Alaska’s Aurora Ice Museum
The Chena Hot Springs Resort outside Fairbanks, Alaska boasts a venue the likes of which most of us have only seen in a James Bond movie: an impressive hand-carved, 6,000sq-ft. enclosed ice structure called the Aurora Ice Museum that houses chilly creations carved from over 1,000 tons of ice.
Open all year, the museum showcases the work of award-winning husband and wife team, Steve and Heather Brice of Brice and Brice Ice Sculptures in Fairbanks, including a two-story observation tower, a spiral staircase, ice crystal chandeliers depicting the Aurora Borealis, an animal-themed chess set, and life-sized jousters on horseback. And while it offers daily tours, it's more than a museum. A visit includes stops at a full ice bar (with — you guessed it — ice-carved martini glasses), four themed bedrooms (called “galleries”) for rent, ice furniture, and an ice altar, all redefining “room temperature” at its maintained cozy 20°F, thanks to an absorption chilling system from the Alaskan pipeline.
The current museum replaced the original, which melted in 2004 due to a miscalculation in the cooling system, but this one is bigger — around 10' taller and wider, and about 30' longer — and near the same location.

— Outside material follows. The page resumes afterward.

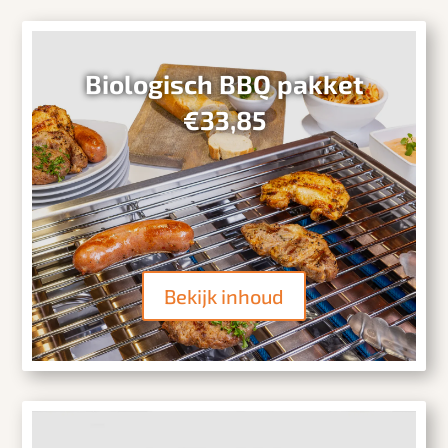
Biologisch BBQ pakket
€33,85
Bekijk inhoud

Steve Brice was involved in all aspects of the building process of the new structure, except for the concrete foundation.
Lighting the interior to accentuate the details in the carvings without generating heat presented a serious challenge. The Brices selected the lighting themselves, using Chauvet LED fixtures purchased from the Ice Alaska Art Championships, where Colorado™ 1 and Colorado™ 3 wash lights had illuminated ice sculptures from artists from around the world, including their own.
Here at Aurora, the Brices installed the gear themselves, using Colorado 3s to add color and highlights to sculptures but also in conjunction with 3,000lb stock blocks of ice for increased diffraction to all illumination in larger areas. Each unit runs on its own, with some set on a single color and others cycling though color changes.
“The addition of the Colorado units has made a huge difference in the illumination of the museum,” says Heather Brice. “The light rebounds through the ice and off the detail making all of our work more visible and vibrant.”